____ Source records
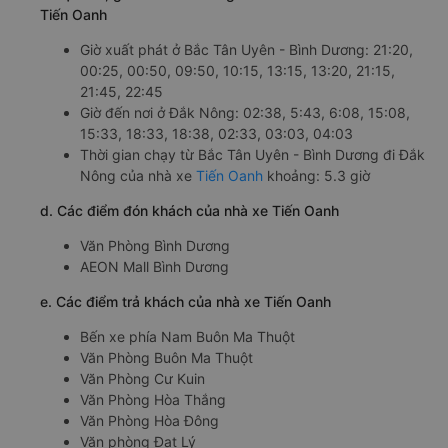
Tiến Oanh
Giờ xuất phát ở Bắc Tân Uyên - Bình Dương: 21:20,
00:25, 00:50, 09:50, 10:15, 13:15, 13:20, 21:15,
21:45, 22:45
Giờ đến nơi ở Đắk Nông: 02:38, 5:43, 6:08, 15:08,
15:33, 18:33, 18:38, 02:33, 03:03, 04:03
Thời gian chạy từ Bắc Tân Uyên - Bình Dương đi Đắk
Nông của nhà xe
Tiến Oanh
khoảng: 5.3 giờ
d. Các điểm đón khách của nhà xe Tiến Oanh
Văn Phòng Bình Dương
AEON Mall Bình Dương
e. Các điểm trả khách của nhà xe Tiến Oanh
Bến xe phía Nam Buôn Ma Thuột
Văn Phòng Buôn Ma Thuột
Văn Phòng Cư Kuin
Văn Phòng Hòa Thắng
Văn Phòng Hòa Đông
Văn phòng Đạt Lý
________
Requirement | In your answer, print the entries above exactly, with the pictures left out.

Written answer |
Tiến Oanh
Giờ xuất phát ở Bắc Tân Uyên - Bình Dương: 21:20,
00:25, 00:50, 09:50, 10:15, 13:15, 13:20, 21:15,
21:45, 22:45
Giờ đến nơi ở Đắk Nông: 02:38, 5:43, 6:08, 15:08,
15:33, 18:33, 18:38, 02:33, 03:03, 04:03
Thời gian chạy từ Bắc Tân Uyên - Bình Dương đi Đắk
Nông của nhà xe
Tiến Oanh
khoảng: 5.3 giờ
d. Các điểm đón khách của nhà xe Tiến Oanh
Văn Phòng Bình Dương
AEON Mall Bình Dương
e. Các điểm trả khách của nhà xe Tiến Oanh
Bến xe phía Nam Buôn Ma Thuột
Văn Phòng Buôn Ma Thuột
Văn Phòng Cư Kuin
Văn Phòng Hòa Thắng
Văn Phòng Hòa Đông
Văn phòng Đạt Lý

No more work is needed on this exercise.